Results: Cortical thickness and surface area were calculated according to the matrix with 154 gyrus and sulcus per subject and 74 areas per subject. White matter fibers' numbers of ROI and its FA were analyzed with 84 regions and 1 million seeds per subject. Compared with the TD group, children with ASD demonstrated significant increases (P<0.01) in cortical thickness were mainly found in Ggyrus and Sulcus of Occipital_Inf_Left (TD: mean value, 2.463±0.243 [standard deviation] vs ASD: 2.663±0.178), Sulcus of Circular_Insula_Ant_Left (2.985±0.164 vs 3.161±0.227), Sulcus of Circular_Insula_Inf_Left (3.052±0.186 vs 3.225±0.196), Sulcus of Temporal_Sup_Left (2.760±0.090 vs 2.880±0.161), Ggyrus and Sulcus of Cingul-Mid-Post_Right (3.028±0.151 vs 3.197±0.216) and Pole_Occipital_Right (2.150±0.167 vs 2.309±0.184). Cortical surface area was measured as the area of triangles surrounding a vertex along the white matter interface. There is no significant various between the two groups different areas (P>0.01) (Figure 1-3). Compared with the TD group, children with ASD demonstrated significant decreases (P<0.01) of ROI FA were mainly found in Frontal_Sup_Right (0.436±0.015 vs 0.420±0.021), Frontal_Mid_Left (0.394±0.019 vs 0.377±0.020), Frontal_Mid_Orb_Left (0.403±0.025 vs 0.382±0.025), Frontal_Inf_Orb_Left (0.397±0.024 vs 0.375±0.022), Hippocampus_Right (0.445±0.023 vs 0.420±0.032), Occipital_Inf_Right (0.410±0.031 vs 0.377±0.029), SupraMarginal_Right (0.407±0.015 vs 0.391±0.017) and Precuneus_Left (0.478±0.027 vs 0.455±0.027). Significant increases (P<0.01) of ROI were found in Frontal_Inf_Oper_Right (8690.048±1525.368 vs 10342.429±2231.816) (Figure 1, Figure 4-5).
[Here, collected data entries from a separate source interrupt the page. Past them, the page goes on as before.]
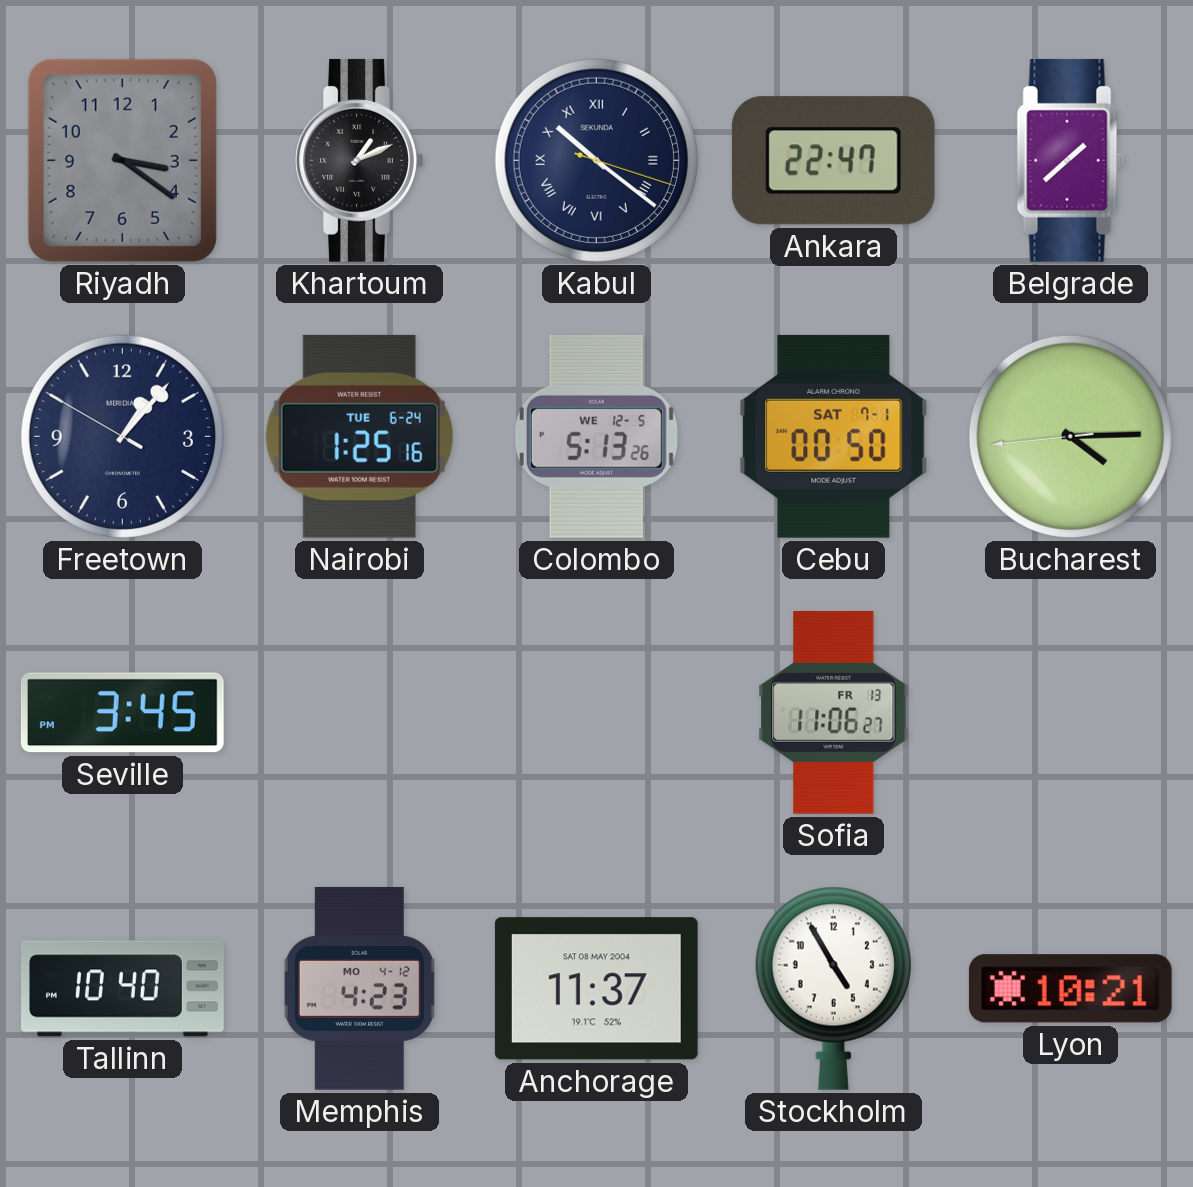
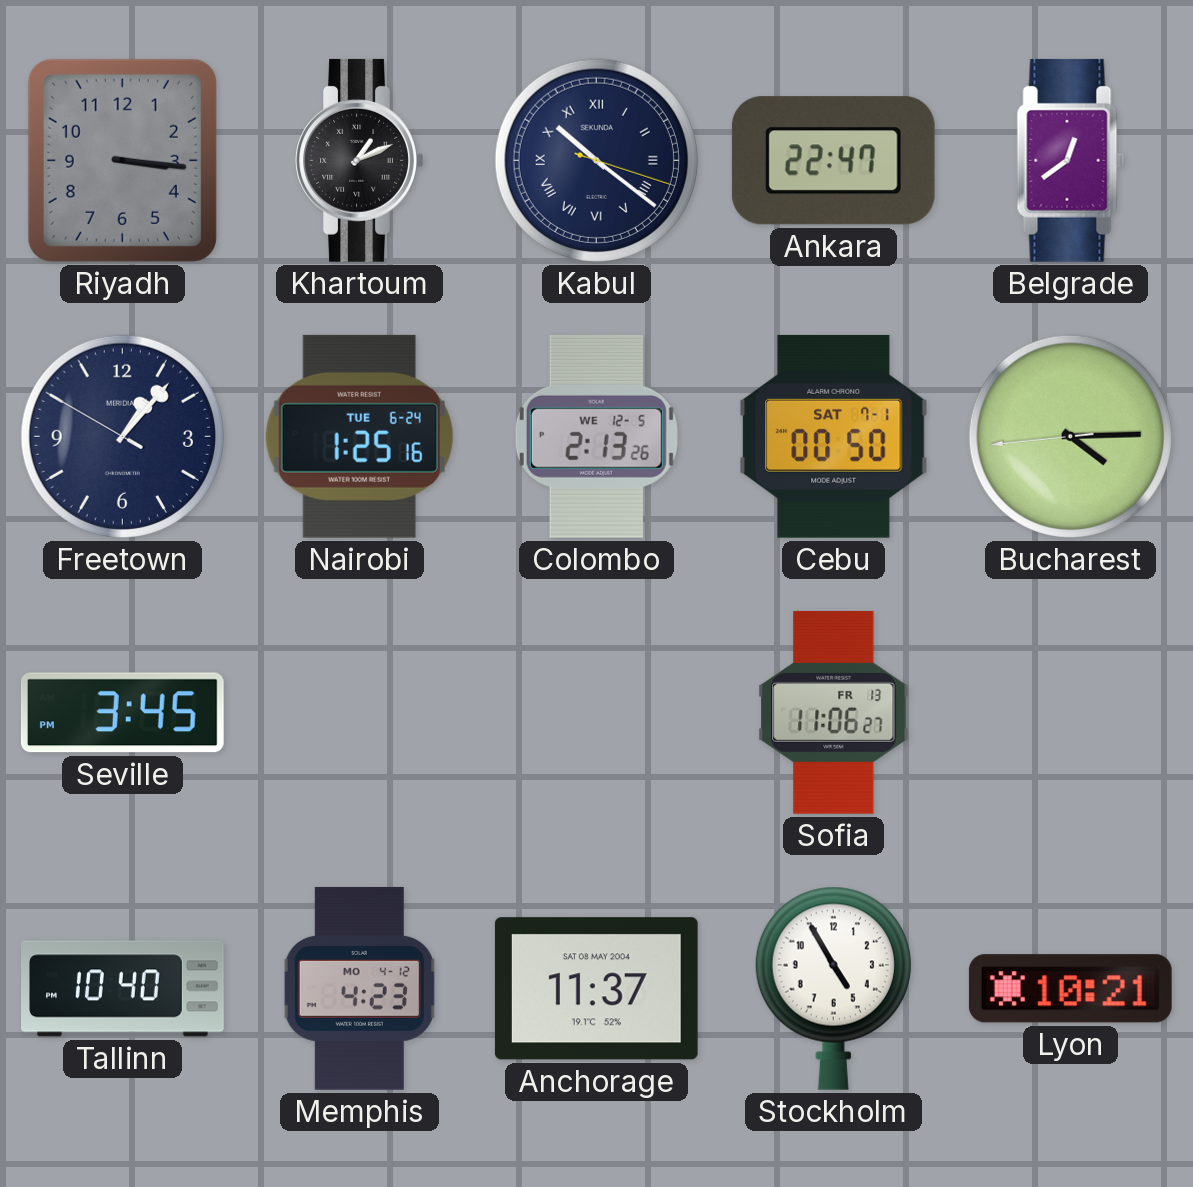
Riyadh: 3:21 -> 3:16
Belgrade: 1:38 -> 12:39
Colombo: 5:13 -> 2:13
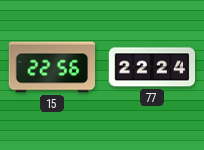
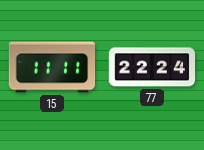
15: 22:56 -> 11:11
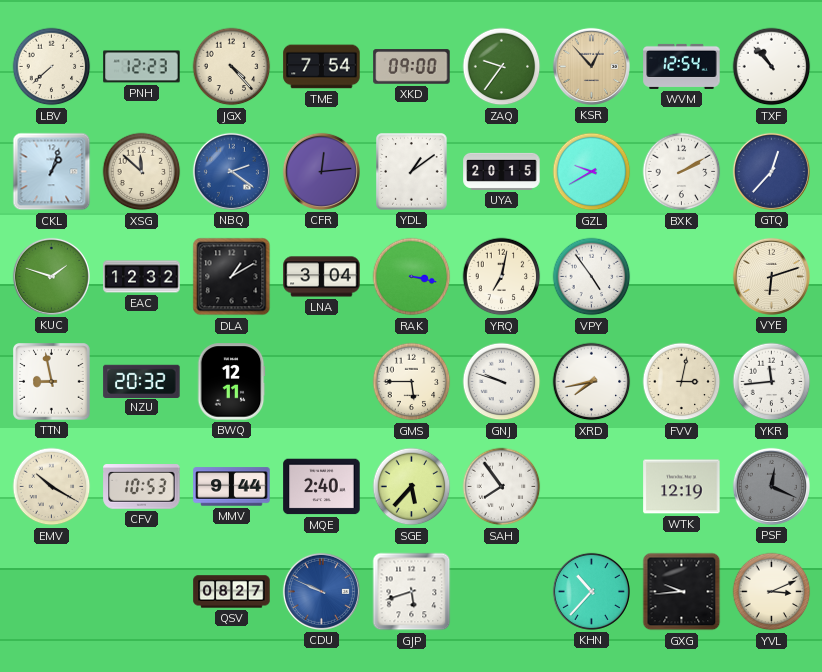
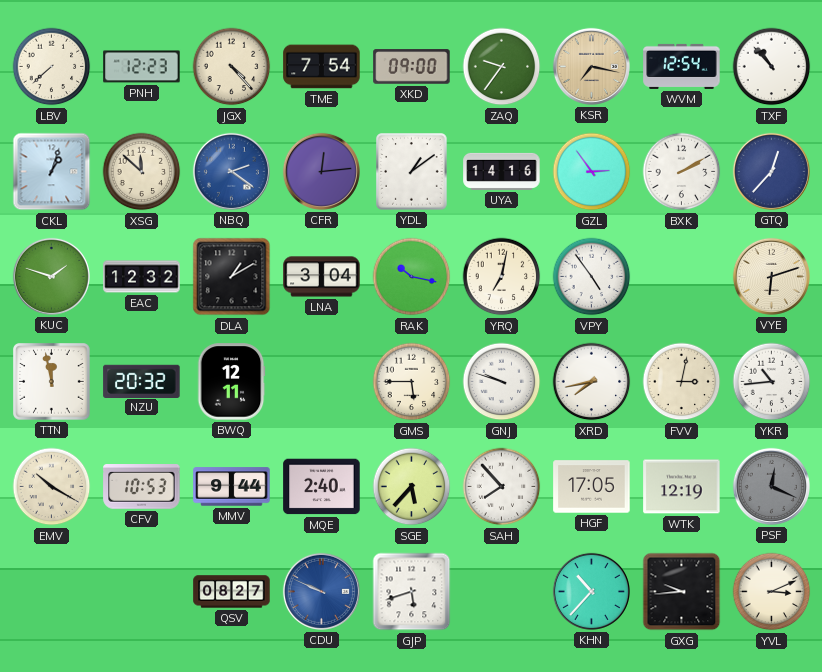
KSR: 12:53 -> 7:17
UYA: 20:15 -> 14:16
GZL: 9:40 -> 2:54
RAK: 3:17 -> 10:17
TTN: 8:58 -> 11:58
YKR: 11:44 -> 10:44
SAH: 7:54 -> 7:53
HGF: none -> 17:05
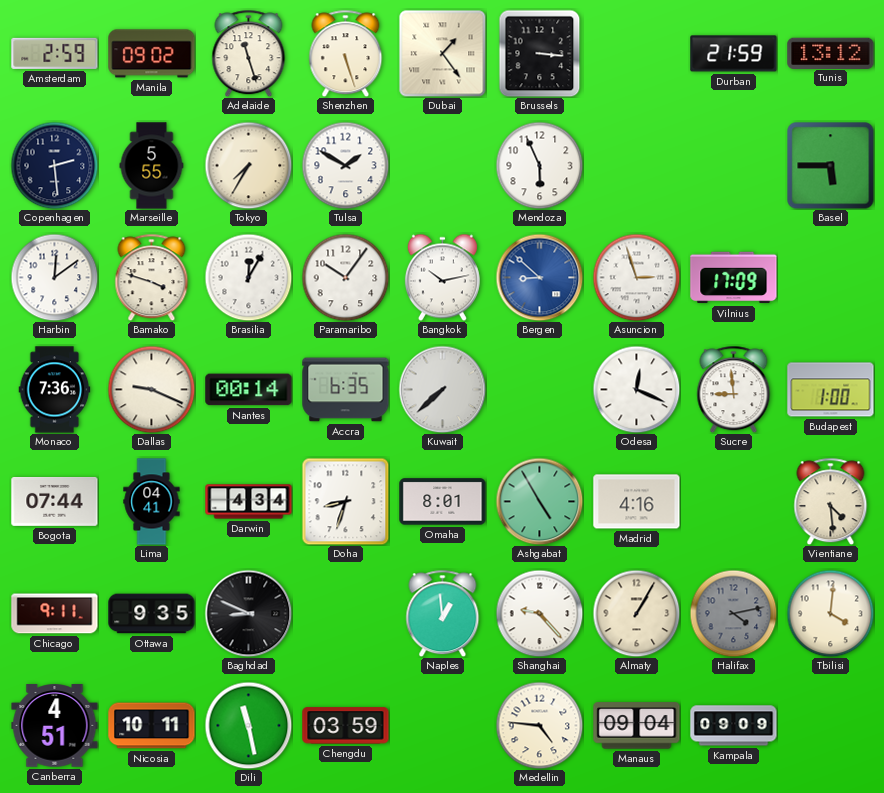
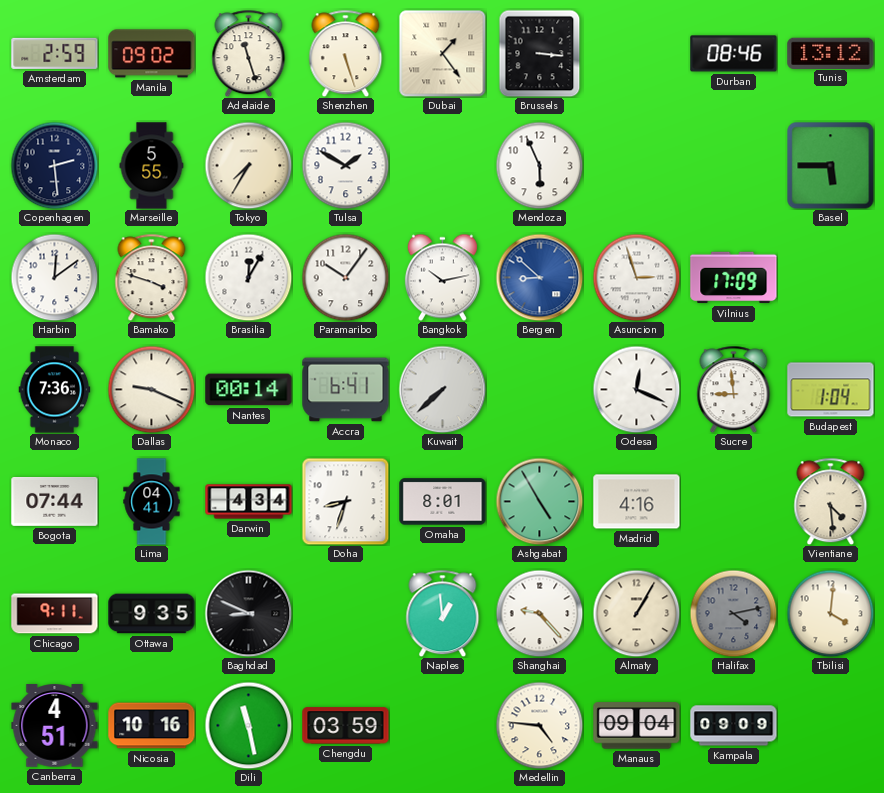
Durban: 21:59 -> 08:46
Accra: 6:35 -> 6:41
Budapest: 1:00 -> 1:04
Nicosia: 10:11 -> 10:16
Conclusions: Cortical thickness increases were observed in ASD[1], which was also seen in 6 areas of this study. That would be related to neuronal or synaptic density, and affect children's neuron development. ASD toddlers displayed abnormal age-related changes with FA and had an overall slower than typical apparent rate of continued development across the span of years[5]. Then FA was lower in the 14.4±3.4 years old ASD[6], which was also seen in 8 brain areas of preschool ASD children in this study. The present study aimed to localize brain abnormalities in preschool-age children with ASD, uncover the molecular mechanisms underlying the stereotyped behaviors observed in ASD children, and illustrate the importance of structural MRI and DTI assessments in the treatment of ASD. Structural MRI and DTI have emerged as the methods to noninvasively measure white matter microstructure in a real time throughout children's life span. In future research, our group will improve the speed and method applied for ASD assessments in larger samples.

Acknowledgements

Financial support was received from Capital's Funds for Health Improvement and Research (CFH2018-2-5012), Translational Medicine Project of PLA General Hospital 2016 (2016TM-001), and Medical Big Data Research and Development Project of PLA General Hospital (2017MBD-003).

References

[1] Hong SJ, Valk SL, Di Martino A, Milham MP, Bernhardt BC. 2018. Multidimensional neuroanatomical subtyping of autism spectrum disorder. Cerebral cortex (New York, NY : 1991). 28(10):3578-3588.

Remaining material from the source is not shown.